There are many tax considerations Americans working remotely offshore with no fixed business address—so-called “digital nomads”—must take into account, Accounting Today reported.

More than 70 countries now offer a version of such a visa. While this permit covers immigration and employment requirements, the burden remains on individuals and employers to meet their respective U.S. tax obligations.

A digital nomad visa is much simpler to get than a traditional business visa, said Richard Leach, a CPA and director at the Global Tax Network, in an interview with Accounting Today. "The process is cheaper, and there are far fewer restrictions on who is eligible. You have to show a certain amount of money or income, and on the basis of the visa you can stay and work legally in the country for the specified time." 

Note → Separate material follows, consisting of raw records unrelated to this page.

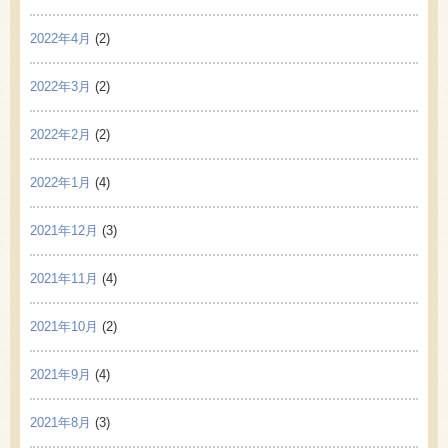
2022年4月
(2)
2022年3月
(2)
2022年2月
(2)
2022年1月
(4)
2021年12月
(3)
2021年11月
(4)
2021年10月
(2)
2021年9月
(4)
2021年8月
(3)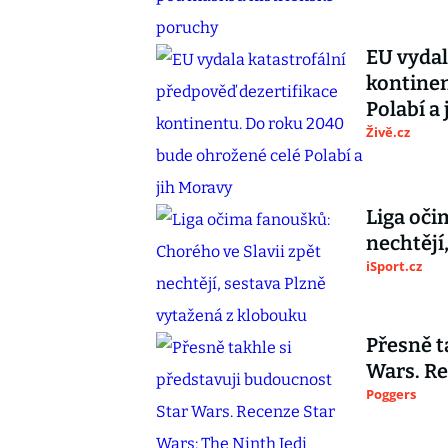
EU vydal
kontinen
Polabí a
Živě.cz
Liga oči
nechtějí
iSport.cz
Přesně t
Wars. Re
Poggers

Leach cautioned that such a visa does not necessarily address tax issues. "Only 12 countries currently attach a tax break to the visa," he said. "These include Croatia, Ecuador and Greece. But the majority of the countries that offer digital nomad visas do not lighten the tax burden. It's the exception to the rule."

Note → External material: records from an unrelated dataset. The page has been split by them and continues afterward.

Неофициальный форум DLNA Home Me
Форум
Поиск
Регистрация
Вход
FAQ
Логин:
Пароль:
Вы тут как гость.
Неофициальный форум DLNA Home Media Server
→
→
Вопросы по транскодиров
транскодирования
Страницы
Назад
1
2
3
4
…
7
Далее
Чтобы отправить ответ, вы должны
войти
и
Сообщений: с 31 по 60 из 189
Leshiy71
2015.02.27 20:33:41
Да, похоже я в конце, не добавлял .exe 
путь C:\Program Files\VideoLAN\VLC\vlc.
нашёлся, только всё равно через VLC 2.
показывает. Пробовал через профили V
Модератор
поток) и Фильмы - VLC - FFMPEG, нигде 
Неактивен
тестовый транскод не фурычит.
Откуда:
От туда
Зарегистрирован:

Countries have an income requirement, which varies among them, but is around $2,000-$3,000 a monthLeach said. Some have a tax withholding requirement. Argentina, for example, “assumes that 70 percent of your income is from Argentina, so they expect withholding on that amount every month if you have employees," he said. "People tend to be excited about the freedom they have and the ease of getting the visa, but they ignore the withholding requirement on top of the fact that they need to file a tax return. There are compliance complexities they're just not aware of."

His advice to remote employees and their employers: Proceed with caution.

“They should not apply for the visa just because they will get a tax break,” he said. “They may or they may not, but that should not be the point. And critically, they don't want to create 'permanent establishment' status, which would expose the profits of the U.S. company to tax in the remote country."